Yes? So what’s the amplitude here? Well, we don’t have to do this over and over again. I already told you à is 2A cosine of Φ/2 becomes cosine of kδ/2. So when is the amplitude big and when is the amplitude zero? That’s what we’re asking. If you go along the perpendicular bisector here you can see by symmetry that two r’s are equal and δ is 0 then amplitude is 2 times A. So here the two waves are completely in step and they give you a wave of double the height. And double the height means four times the intensity because intensity is proportional to square of the amplitude. So this point will have an amplitude which is 2A. I’m just going to draw that part there, but now let’s go to another place here where kδ/2 is Π/2. Well, cosine Π/2 is 0. At that point the amplitude will vanish, and then you will get no vibration of water there. Let’s understand precisely why that is true. So kδ/2, k is 2Π/λ times δ/2 is Π/2 canceling the 2 with the 2 the Π with the Π I find δ is λ/2. That means this second wave has to travel a distance half a wavelength more than the first one. I think you can see what that means.

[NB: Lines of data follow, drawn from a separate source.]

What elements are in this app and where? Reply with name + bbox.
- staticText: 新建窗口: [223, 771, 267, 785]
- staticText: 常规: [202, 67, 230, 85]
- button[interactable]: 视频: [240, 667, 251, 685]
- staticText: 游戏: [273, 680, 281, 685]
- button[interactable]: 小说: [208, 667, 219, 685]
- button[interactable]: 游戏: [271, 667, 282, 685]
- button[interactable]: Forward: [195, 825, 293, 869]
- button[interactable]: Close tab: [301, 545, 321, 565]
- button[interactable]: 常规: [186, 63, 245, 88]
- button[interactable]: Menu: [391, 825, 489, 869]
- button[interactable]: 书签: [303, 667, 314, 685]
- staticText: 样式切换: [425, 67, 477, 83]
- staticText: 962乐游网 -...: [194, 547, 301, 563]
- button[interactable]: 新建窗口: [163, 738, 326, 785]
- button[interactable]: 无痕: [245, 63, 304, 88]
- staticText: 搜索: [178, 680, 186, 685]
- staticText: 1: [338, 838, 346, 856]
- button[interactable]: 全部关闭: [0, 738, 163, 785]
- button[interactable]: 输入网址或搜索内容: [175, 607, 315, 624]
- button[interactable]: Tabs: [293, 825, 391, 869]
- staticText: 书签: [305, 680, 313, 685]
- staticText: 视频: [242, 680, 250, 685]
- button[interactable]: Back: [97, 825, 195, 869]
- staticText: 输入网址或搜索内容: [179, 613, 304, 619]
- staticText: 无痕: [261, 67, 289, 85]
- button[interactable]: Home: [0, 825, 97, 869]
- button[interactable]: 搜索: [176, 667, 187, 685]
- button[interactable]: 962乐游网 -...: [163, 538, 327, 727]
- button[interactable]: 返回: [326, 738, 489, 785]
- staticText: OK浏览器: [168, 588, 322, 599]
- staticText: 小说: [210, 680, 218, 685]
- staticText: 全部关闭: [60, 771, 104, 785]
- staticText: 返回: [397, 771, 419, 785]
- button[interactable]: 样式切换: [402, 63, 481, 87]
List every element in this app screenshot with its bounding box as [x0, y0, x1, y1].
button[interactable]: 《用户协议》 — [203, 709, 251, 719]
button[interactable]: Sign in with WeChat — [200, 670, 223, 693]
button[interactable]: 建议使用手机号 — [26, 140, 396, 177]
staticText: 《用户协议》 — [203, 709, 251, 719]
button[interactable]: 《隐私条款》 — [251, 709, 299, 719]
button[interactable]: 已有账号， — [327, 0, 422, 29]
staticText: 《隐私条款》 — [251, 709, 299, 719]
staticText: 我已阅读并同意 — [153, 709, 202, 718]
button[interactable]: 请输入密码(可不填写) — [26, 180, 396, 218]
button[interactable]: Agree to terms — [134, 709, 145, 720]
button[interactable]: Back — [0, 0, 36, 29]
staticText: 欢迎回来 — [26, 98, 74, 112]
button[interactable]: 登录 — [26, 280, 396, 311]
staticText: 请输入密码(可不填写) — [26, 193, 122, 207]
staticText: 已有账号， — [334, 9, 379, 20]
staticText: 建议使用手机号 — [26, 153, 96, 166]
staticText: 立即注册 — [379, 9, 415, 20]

I mean, here’s a wave going along. If that guy hits there and you’re half a wavelength behind this guy will hit there. When you go a half a wavelength in a wave you’re doing exactly the opposite of what you’re doing here. At every instant you can take any wave you want, take a flash photograph, go to some point and go half a wavelength you’ll find you’re doing minus of that. Because half a wavelength adds the phase of Π to the cosine or sine, and sine when you add a Π goes to minus itself. So that’s why you get destructive interference here because the signal from this one is telling the water to go up. The signal from that one is telling the water to go down so it doesn’t do anything. A little later the first one says go down, second one says go up then also nothing happens. So you can get two signals that can actually cancel each other. That’s the property of waves.

It’s not the property of intensity. You might naively think, “Hey, this used to be bright without the second slit. It used to be bright without the first slit. Maybe with both it’ll be twice as bright,” and that’s wrong because what adds is not intensity. What adds is the amplitude, the wave is the function ψ, and ψ being positive or negative has the possibility of getting canceled by a second source. So one source can cancel another source in ψ and therefore kill the intensity. That’s why if you now plot this graph you’ll get a minimum here, you’ll get a maximum there, and minimum here, and maximum there. So, where are the places where you get a maximum, and where are the places where you get a minimum? So let’s write that down. You remember the à was 2A cosine kδ/2. Therefore, à is equal to 2A whenever this cosine, I mean, let’s take the absolute value of this for the amplitude. Whenever kδ/2 is equal to Π, equal to 3Π plus or minus, plus or minus 5Π and so on that means 2Πδ/λ is equal to Π — let me see. I’m doing something wrong here. I’m trying to ask, when is it a maximum? The maximum is when this angle is either 0 or Π, that’s right, so why am I getting half a wavelength is what I’m trying to understand.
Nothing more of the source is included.